Being passed through


In my small office myself and a male colleague do a similar job for the same wage and we’re both in our twenties. One day recently when he was out of the office, I answered his phone. It was a client trying to rearrange a meeting with my colleague. I took the message and told him my workmate would ring him back. Standard office practice.

That afternoon, when my colleague returned, he rang the client back. The client told him “I spoke to your secretary earlier today…” in passing. Instead of correcting him, my colleague continued the conversation and took great joy out of relaying the story to me afterwards.

This has now been a running joke in the office since. Apparently if I answer his phone, that automatically makes me his secretary, not his equal. Even though I don’t find this funny, its #MFIF

Helen S, UK


18 Responses to “Being passed through”

  1. K. Liske Says:

    Maybe next time, answer his phone “This is supervisor”, I sent him to get coffee/tea. How can I help you?”

  2. K. Liske Says:

    Oops…the brackets blocked out the “colleague’s name” part.
    It should read ‘This is “colleague’s name” supervisor’

  3. Chibi Says:

    If I were you, I wouldn’t answer his phone anymore. Don’t go out of your way to do anything for him. And if he asks why, then inform him that your job is to be his colleague, not his secretary, and that you don’t do favors for those who treat you like the latter.

    • shoutingwoman Says:

      This is my story – we all have to answer each other’s phones as it’s our boss’s policy. She’s also actually been in the room when I’ve been teased thanks to this phone call.

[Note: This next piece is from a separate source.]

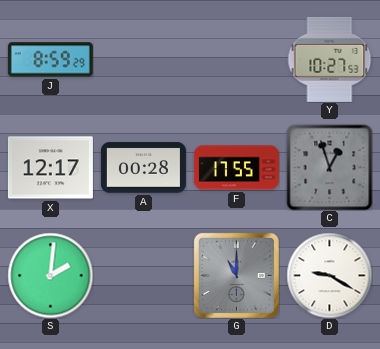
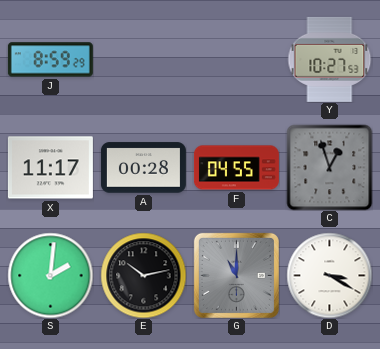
X: 12:17 -> 11:17
F: 17:55 -> 04:55
E: none -> 10:13
D: 9:20 -> 3:20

      As for my colleague, I’ve started avoiding doing anything nice for him, which has just resulted in more teasing that I’m too thin-skinned. Time for a new job methinks 🙂

  4. Goodbye_Kitty Says:

    When he answers the phone he can be your secretary…

  5. Jessica Says:

    If he’s going to be an ass, let it go to voicemail or just let his calls go unanswered.

  6. bluebird Says:

    There is a national administrative support appreciation day. You could always send flowers to him, your favorite “manceptionist.” 🙂

  7. Nadine Says:

    Then next time tell your clients when they call you to call your sexy little male secretary who will schedule the meeting for you and make sure to let them know that he’s not that bright so they should talk slow.

  8. Cruella Says:

    Years ago I worked in an office where the only two women were myself and a graduate trainee who worked for me. Every time we got a delivery the delivery guys would try to bring it over to me and C (the graduate) despite having to walk past 20 guys to do so. I would leap to my feet, hand them my business card and say “Head of Strategy, how can i help?” and if I was out C would say “Acting Head of Strategy, how can I help?”. If they persisted with trying to deliver a package I’d ask if the package was addressed to the Head of Strategy and if not I’d just say I was really sorry I couldn’t help then turn back to my computer and ask a really inane question to the rest of the team loudly like “Is anyone else getting really slow internet? I can’t watch these cartoons…”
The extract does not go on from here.